Martha C. Nussbaum Interviewed on Fear and Democracy

The Monarchy of Fear

3:AM:  You’ve written about the emotion of fear in US politics today. First can you sketch for us what you take this fear to be about, both on the left and the right?

Martha Nussbaum: On the right, fear is about the “American Dream,” the idea that your children will do better than you did. Lower middle-class income stagnation and the way that automation and technological change have changed the nature of employment — while college education is ever more costly — lead to a sense of helplessness in that group, manifest in declining health status. On the left, people had a sense that we were moving in the right direction under Obama, but were still very worried about economic inequality. Now, under Trump, people are much more worried about that, and worried anew about race and gender issues that seemed to be doing better before.

3:AM:  So why do you say that fear is particularly bad for democratic government rather than all forms of government? Is it because you see it as eroding trust, and democracies need trust more than other forms of government?

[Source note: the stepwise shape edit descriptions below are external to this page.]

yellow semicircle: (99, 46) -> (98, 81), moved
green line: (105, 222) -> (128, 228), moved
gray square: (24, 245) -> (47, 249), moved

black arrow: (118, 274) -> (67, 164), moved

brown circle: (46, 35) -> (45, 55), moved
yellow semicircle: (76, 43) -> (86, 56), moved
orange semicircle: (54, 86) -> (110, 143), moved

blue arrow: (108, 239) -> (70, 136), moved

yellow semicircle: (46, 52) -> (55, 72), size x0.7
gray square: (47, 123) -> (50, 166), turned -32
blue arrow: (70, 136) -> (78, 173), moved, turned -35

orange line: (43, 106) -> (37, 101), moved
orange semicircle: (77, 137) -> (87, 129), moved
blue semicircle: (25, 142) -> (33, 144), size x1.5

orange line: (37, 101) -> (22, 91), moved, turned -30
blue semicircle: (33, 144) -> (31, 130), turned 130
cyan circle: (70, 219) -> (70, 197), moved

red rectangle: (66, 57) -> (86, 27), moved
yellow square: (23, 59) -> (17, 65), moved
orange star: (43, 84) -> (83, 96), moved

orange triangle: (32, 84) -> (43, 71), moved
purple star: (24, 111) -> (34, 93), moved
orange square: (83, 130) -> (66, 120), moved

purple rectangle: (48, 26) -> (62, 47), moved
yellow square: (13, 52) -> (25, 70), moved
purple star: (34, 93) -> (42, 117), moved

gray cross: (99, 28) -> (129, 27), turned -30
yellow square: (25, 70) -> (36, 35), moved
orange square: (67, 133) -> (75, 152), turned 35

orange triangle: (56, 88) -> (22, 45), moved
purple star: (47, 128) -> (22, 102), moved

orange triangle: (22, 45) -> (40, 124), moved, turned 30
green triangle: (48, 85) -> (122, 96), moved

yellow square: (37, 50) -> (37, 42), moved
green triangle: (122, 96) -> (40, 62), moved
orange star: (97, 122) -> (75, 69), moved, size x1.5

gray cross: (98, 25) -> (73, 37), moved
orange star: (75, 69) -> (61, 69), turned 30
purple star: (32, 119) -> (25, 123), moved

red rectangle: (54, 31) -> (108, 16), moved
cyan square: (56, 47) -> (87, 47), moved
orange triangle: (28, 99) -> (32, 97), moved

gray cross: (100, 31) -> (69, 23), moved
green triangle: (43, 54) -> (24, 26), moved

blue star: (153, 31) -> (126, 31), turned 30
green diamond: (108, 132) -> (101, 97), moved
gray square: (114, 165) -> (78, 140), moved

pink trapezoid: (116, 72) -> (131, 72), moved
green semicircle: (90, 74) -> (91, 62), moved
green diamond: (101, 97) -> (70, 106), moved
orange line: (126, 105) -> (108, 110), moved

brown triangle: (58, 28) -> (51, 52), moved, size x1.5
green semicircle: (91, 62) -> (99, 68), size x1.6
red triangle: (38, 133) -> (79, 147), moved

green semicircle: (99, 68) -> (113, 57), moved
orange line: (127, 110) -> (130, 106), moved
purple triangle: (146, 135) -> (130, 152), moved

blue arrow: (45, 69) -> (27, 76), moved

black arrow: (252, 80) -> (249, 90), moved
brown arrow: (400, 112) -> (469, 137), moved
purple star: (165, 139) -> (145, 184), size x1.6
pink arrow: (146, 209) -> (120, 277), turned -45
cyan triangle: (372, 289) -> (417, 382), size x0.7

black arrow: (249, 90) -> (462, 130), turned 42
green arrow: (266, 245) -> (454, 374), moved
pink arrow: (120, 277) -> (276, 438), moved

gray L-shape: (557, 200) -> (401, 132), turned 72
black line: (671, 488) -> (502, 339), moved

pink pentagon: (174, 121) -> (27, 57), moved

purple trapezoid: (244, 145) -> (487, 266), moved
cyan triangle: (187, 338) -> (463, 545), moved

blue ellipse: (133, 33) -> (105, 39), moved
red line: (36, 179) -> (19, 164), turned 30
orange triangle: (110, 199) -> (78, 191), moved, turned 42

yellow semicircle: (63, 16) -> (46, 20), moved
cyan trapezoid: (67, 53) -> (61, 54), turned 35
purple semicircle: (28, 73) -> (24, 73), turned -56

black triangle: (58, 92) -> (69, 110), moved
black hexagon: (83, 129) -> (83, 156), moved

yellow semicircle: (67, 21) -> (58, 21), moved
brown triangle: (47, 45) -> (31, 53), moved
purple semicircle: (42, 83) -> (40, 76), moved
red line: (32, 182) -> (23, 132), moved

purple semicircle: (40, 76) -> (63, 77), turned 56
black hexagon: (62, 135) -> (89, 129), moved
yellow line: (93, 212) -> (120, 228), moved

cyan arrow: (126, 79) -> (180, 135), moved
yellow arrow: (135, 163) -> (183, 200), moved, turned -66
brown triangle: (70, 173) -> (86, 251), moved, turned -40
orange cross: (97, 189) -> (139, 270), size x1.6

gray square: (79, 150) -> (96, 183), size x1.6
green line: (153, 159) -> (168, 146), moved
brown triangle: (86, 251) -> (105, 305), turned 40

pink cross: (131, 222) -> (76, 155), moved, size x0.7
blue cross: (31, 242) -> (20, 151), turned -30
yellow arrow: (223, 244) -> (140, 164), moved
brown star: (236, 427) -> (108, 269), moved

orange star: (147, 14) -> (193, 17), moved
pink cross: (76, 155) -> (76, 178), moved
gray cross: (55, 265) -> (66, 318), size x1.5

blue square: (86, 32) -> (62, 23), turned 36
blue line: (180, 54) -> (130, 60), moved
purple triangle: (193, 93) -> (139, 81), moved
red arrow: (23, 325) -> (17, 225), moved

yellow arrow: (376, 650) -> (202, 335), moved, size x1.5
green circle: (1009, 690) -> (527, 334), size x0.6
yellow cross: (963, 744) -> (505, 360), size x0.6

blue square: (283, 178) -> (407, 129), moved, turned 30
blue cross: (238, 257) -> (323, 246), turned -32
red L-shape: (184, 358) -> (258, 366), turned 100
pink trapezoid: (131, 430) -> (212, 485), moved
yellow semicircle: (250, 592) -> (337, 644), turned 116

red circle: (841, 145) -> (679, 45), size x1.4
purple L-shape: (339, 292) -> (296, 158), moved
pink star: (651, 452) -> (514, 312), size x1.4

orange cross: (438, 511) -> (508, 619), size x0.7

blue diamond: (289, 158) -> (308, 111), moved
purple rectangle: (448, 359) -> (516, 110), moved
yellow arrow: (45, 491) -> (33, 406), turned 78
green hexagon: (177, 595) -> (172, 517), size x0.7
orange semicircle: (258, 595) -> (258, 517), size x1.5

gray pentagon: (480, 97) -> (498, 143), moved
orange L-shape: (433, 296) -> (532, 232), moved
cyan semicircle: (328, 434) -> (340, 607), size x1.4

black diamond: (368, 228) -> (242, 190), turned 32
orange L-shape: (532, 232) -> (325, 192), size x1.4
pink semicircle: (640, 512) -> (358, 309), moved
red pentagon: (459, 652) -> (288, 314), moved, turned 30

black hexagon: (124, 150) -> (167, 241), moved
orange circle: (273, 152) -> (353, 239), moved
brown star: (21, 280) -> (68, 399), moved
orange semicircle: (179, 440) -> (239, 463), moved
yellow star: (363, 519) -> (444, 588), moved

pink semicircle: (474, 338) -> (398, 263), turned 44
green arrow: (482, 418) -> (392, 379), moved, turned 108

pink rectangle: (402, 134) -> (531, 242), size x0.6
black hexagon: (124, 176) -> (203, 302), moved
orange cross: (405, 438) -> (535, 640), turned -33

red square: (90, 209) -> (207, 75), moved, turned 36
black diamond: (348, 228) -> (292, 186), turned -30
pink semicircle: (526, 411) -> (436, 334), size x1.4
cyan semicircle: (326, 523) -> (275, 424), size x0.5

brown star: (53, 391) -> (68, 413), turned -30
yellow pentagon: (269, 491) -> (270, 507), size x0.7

MN: Exactly. In an absolute monarchy, the monarch thrives on fear, and usually finds many ways to engineer fear. But in a democracy we need to look one another in the eye as equals and to work together for common goals. This requires trust, the willingness to be vulnerable to what other people do. If I’m always defending myself against you I do not trust you. Trust breeds deceit and defensiveness rather than common efforts to solve problems. So the infantile reflex of running for comfort to an all-powerful figure is a great danger to democracy, as is the flip side of that fear, also infantile, the need to control other people. Babies can’t work with other people, they can only enforce their will by yelling. That is why Freud referred to the infant as “His Majesty the Baby.” Not a good model for democratic citizenship.